▶ _EXERCISE PROMPT_:
All of the data should be output character for character, except the pictures.

DATA EXTRACTS section start

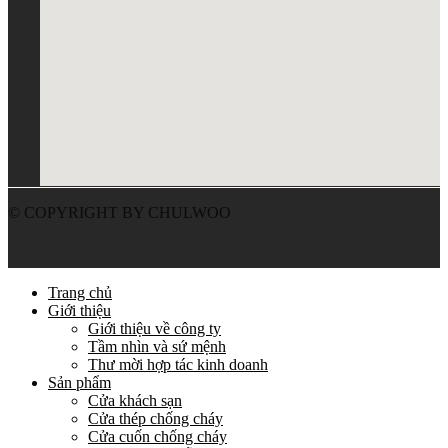
© COPYRIGHT BY CHULWOO
embed google map into website
Trang chủ
Giới thiệu
Giới thiệu về công ty
Tầm nhìn và sứ mệnh
Thư mời hợp tác kinh doanh
Sản phẩm
Cửa khách sạn
Cửa thép chống cháy
Cửa cuốn chống cháy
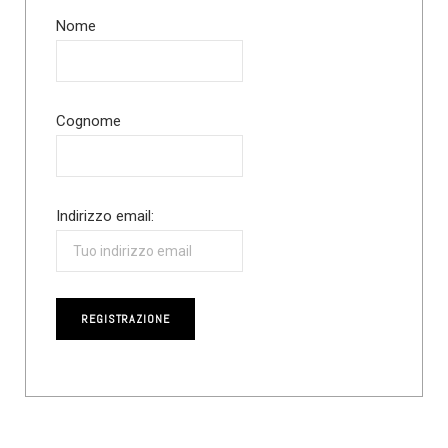
Nome
Cognome
Indirizzo email:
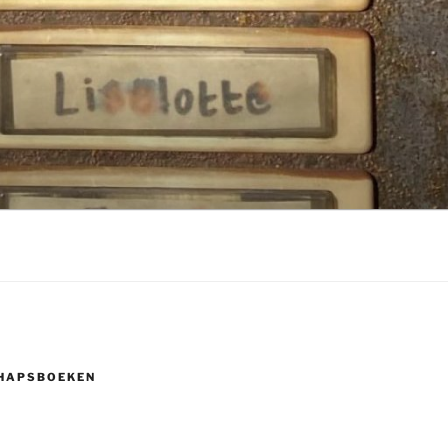
HAPSBOEKEN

DATA EXTRACTS section end

▶ _ANSWER AREA_:
© COPYRIGHT BY CHULWOO
embed google map into website
Trang chủ
Giới thiệu
Giới thiệu về công ty
Tầm nhìn và sứ mệnh
Thư mời hợp tác kinh doanh
Sản phẩm
Cửa khách sạn
Cửa thép chống cháy
Cửa cuốn chống cháy
Nome
Cognome
Indirizzo email:
HAPSBOEKEN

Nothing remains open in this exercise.